▸ What is expected
Leave out the pictures and restate every entry word for word.

START Data supplied

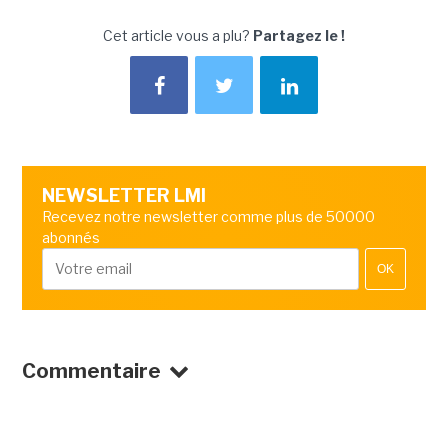
Cet article vous a plu?
Partagez le !
NEWSLETTER LMI
Recevez notre newsletter comme plus de 50000
abonnés
OK
Commentaire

END Data supplied

▸ Written reply
Cet article vous a plu?
Partagez le !
NEWSLETTER LMI
Recevez notre newsletter comme plus de 50000
abonnés
OK
Commentaire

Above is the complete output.